### Task goal
What you return should match every record exactly, with the images removed.

-=-=-=-=-

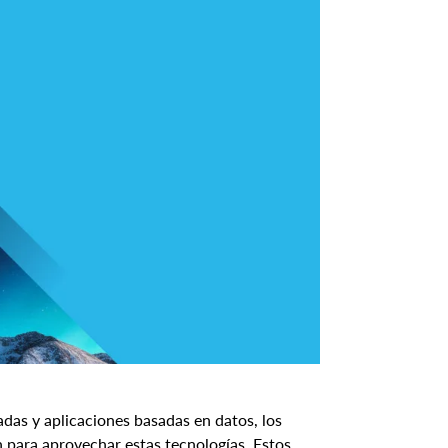
adas y aplicaciones basadas en datos, los
 para aprovechar estas tecnologías. Estos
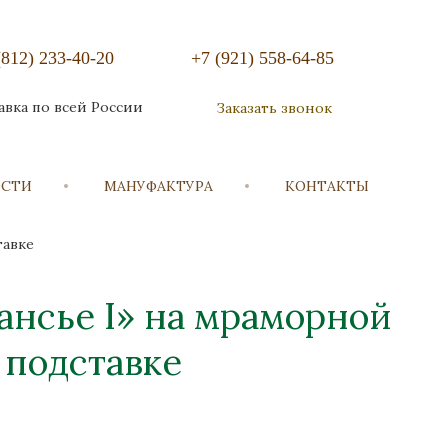
(812) 233-40-20
+7 (921) 558-64-85
авка по всей России
Заказать звонок
ОСТИ
МАНУФАКТУРА
КОНТАКТЫ
тавке
ансье I» на мраморной
подставке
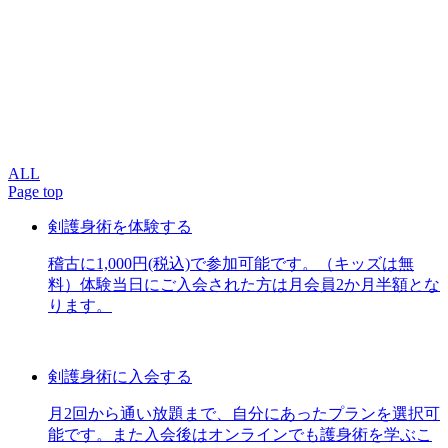
ALL
Page top
剣護身術を体験する
稽古に1,000円(税込)で参加可能です。（キッズは無
料）体験当日にご入会された方は月会員2か月半額とな
ります。
剣護身術に入会する
月2回から通い放題まで、自分にあったプランを選択可
能です。また入会後はオンラインでも護身術を学ぶこ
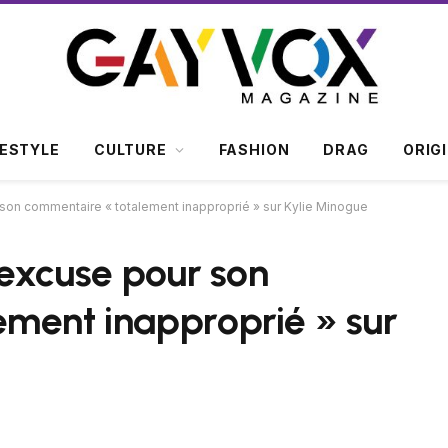
FESTYLE
CULTURE
FASHION
DRAG
ORIG
 son commentaire « totalement inapproprié » sur Kylie Minogue
'excuse pour son
ement inapproprié » sur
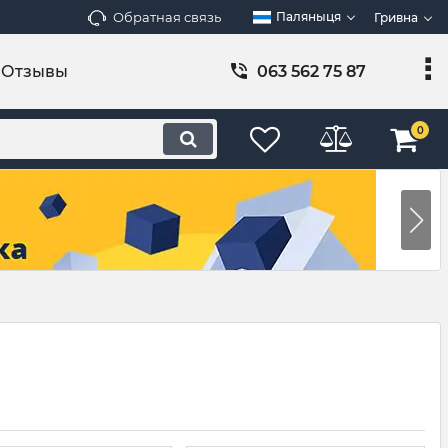
Обратная связь
Паляныця
Гривна
Отзывы
063 562 75 87
0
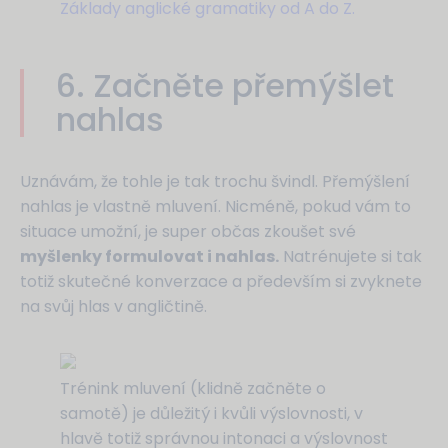
Základy anglické gramatiky od A do Z.
6. Začněte přemýšlet
nahlas
Uznávám, že tohle je tak trochu švindl. Přemýšlení
nahlas je vlastně mluvení. Nicméně, pokud vám to
situace umožní, je super občas zkoušet své
myšlenky formulovat i nahlas.
Natrénujete si tak
totiž skutečné konverzace a především si zvyknete
na svůj hlas v angličtině.
Trénink mluvení (klidně začněte o
samotě) je důležitý i kvůli výslovnosti, v
hlavě totiž správnou intonaci a výslovnost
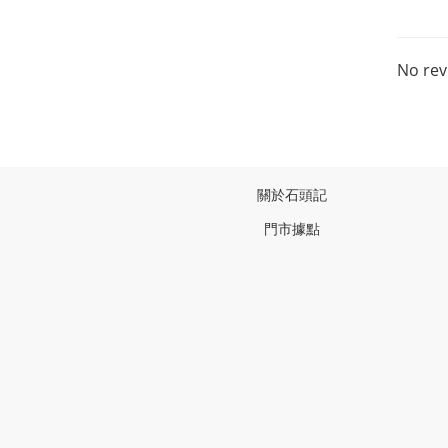
No rev
關於石頭記
門市據點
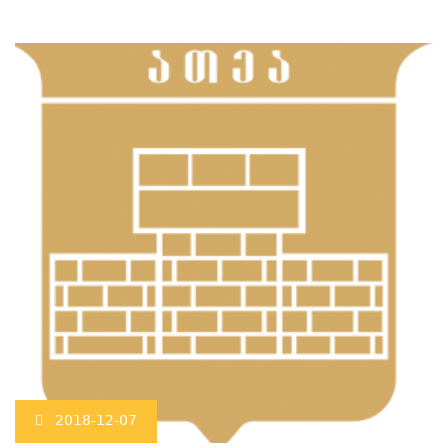
2018-12-07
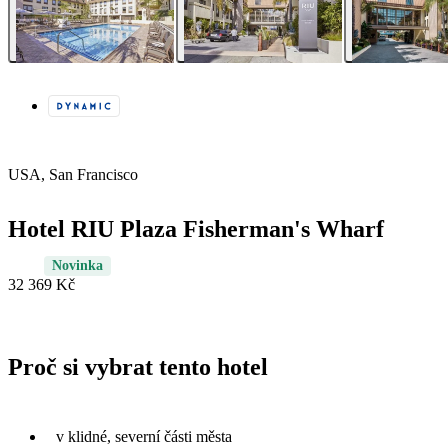
USA, San Francisco
Hotel RIU Plaza Fisherman's Wharf
Novinka
32 369 Kč
Proč si vybrat tento hotel
v klidné, severní části města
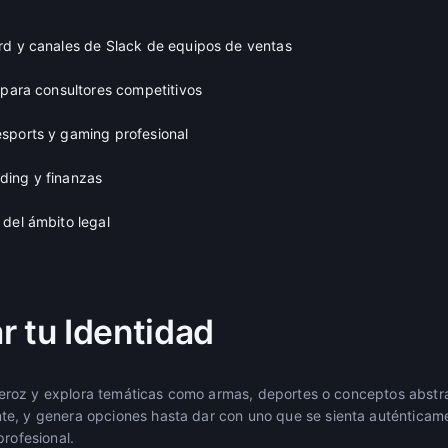
rd y canales de Slack de equipos de ventas
 para consultores competitivos
sports y gaming profesional
ding y finanzas
 del ámbito legal
r tu Identidad
al feroz y explora temáticas como armas, deportes o conceptos abst
e, y genera opciones hasta dar con uno que se sienta auténticamen
profesional.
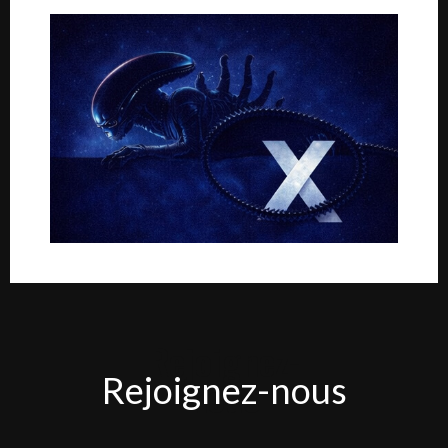
Rejoignez-
Rejoignez-nous
nous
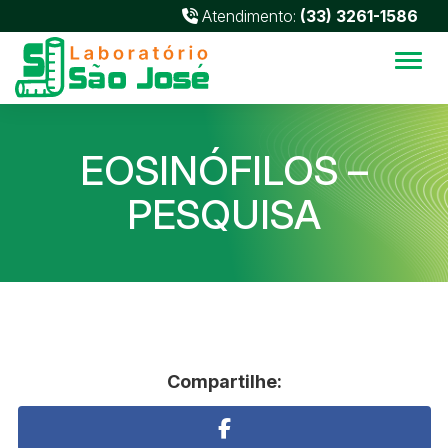
Atendimento:
(33) 3261-1586
Alter
EOSINÓFILOS –
PESQUISA
Compartilhe:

-=-=-=-=-

### Reply to the exercise
adas y aplicaciones basadas en datos, los
 para aprovechar estas tecnologías. Estos
(812) 233-40-20
+7 (921) 558-64-85
авка по всей России
Заказать звонок
ОСТИ
МАНУФАКТУРА
КОНТАКТЫ
тавке
ансье I» на мраморной
подставке
ALL
Page top
剣護身術を体験する
稽古に1,000円(税込)で参加可能です。（キッズは無
料）体験当日にご入会された方は月会員2か月半額とな
ります。
剣護身術に入会する
月2回から通い放題まで、自分にあったプランを選択可
能です。また入会後はオンラインでも護身術を学ぶこ
FESTYLE
CULTURE
FASHION
DRAG
ORIG
 son commentaire « totalement inapproprié » sur Kylie Minogue
'excuse pour son
ement inapproprié » sur
Обратная связь
Паляныця
Гривна
Отзывы
063 562 75 87
0
Základy anglické gramatiky od A do Z.
6. Začněte přemýšlet
nahlas
Uznávám, že tohle je tak trochu švindl. Přemýšlení
nahlas je vlastně mluvení. Nicméně, pokud vám to
situace umožní, je super občas zkoušet své
myšlenky formulovat i nahlas.
Natrénujete si tak
totiž skutečné konverzace a především si zvyknete
na svůj hlas v angličtině.
Trénink mluvení (klidně začněte o
samotě) je důležitý i kvůli výslovnosti, v
hlavě totiž správnou intonaci a výslovnost
No rev
關於石頭記
門市據點
2018-12-07
USA, San Francisco
Hotel RIU Plaza Fisherman's Wharf
Novinka
32 369 Kč
Proč si vybrat tento hotel
v klidné, severní části města
rd y canales de Slack de equipos de ventas
 para consultores competitivos
sports y gaming profesional
ding y finanzas
 del ámbito legal
r tu Identidad
al feroz y explora temáticas como armas, deportes o conceptos abst
e, y genera opciones hasta dar con uno que se sienta auténticamen
profesional.
Rejoignez-
Rejoignez-nous
nous
Atendimento:
(33) 3261-1586
Alter
EOSINÓFILOS –
PESQUISA
Compartilhe:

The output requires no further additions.